John Fogerty’s “Centerfield” can be considered the aural equivalent of Mays’ catch, as it captures the same sense of drama and wonder found in that play, in that position, and in the sport of baseball as a whole. Released in 1985 as the title track to Fogerty’s most successful solo album, the song has transcended its status as a minor hit single (reaching only #44) to become part of the firmament of the game it celebrated.
Interestingly enough, Fogerty already had Centerfield in mind as an album title before he wrote the song, as he felt the position represented his intent to return to the music spotlight after nearly a decade away. But then he decided a song with that title would be apropos as well. He came up with a guitar riff that evokes the exuberance of a mad dash around third through the coach’s stop sign to beat the throw home. Adding some rally-inspiring handclaps to the mix was just the right touch.
When it came to the lyrics, Fogerty’s status as a longtime baseball fan helped him deliver authenticity. “It was this mythical place,” he told ESPN in 2010. “Centerfield was the place where all the greats played. I had long decided that the right fielder, which was probably me growing up— if they had nine kids and No. 1 was the best player, then-No. 9 was in right field. But the centerfielder was always the best fielder on the team. He was the power hitter and fast and could handle everything. If you think about all the center fielders who’ve played the game, they’ve normally been the best players, too. DiMaggio, Mickey Mantle, Willie Mays.”
Since “Centerfield” definitely possesses a Chuck Berry rhythmic flair, it made sense that Fogerty would reference Berry’s “Brown-Eyed Handsome Man” in the first verse. Meanwhile, baseball fans quickly picked up his other lyrical references: The “Mudville Nine” nods to the famous poem “Casey At The Bat”; “Don’t say it ain’t so” calls to mind the Shoeless Joe Jackson legend; “It’s a gone/And you can tell that one goodbye” suggests home run calls from announcers throughout the years.

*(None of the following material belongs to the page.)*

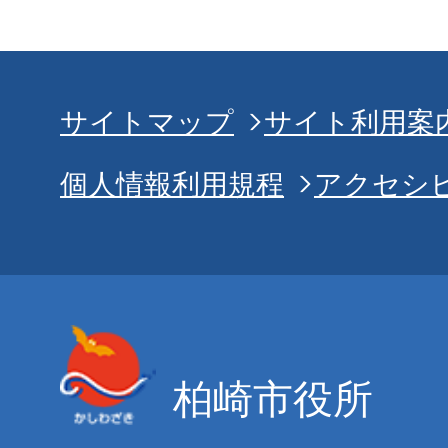
サイトマップ
サイト利用案
個人情報利用規程
アクセシ
柏崎市役所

But while “Centerfield” is clearly an ode to the national pastime, Fogerty also managed to touch on his own situation at the time as well. The refrain’s exhortation of “Put me in, Coach/I’m ready to play” sounds like the plea of every benchwarmer in the game’s history, from Little to Big Leagues. But it also captured Fogerty’s own desire to once again take up the mantle as one of rock and roll’s leading creative lights after shunning it for such a long time previous to the record.
In 2010, the Baseball Hall of Fame gave “Centerfield” the ultimate stamp of approval by enshrining the song, and its creator, in the Cooperstown, New York institution. Just like one of the legends he name-drops in the song would do after a big hit or great defensive play, John Fogerty had the chance to tip his figurative cap to the crowd. What better reward for writing and performing the song that effortlessly sums up the charms of the national pastime with such grace and affection.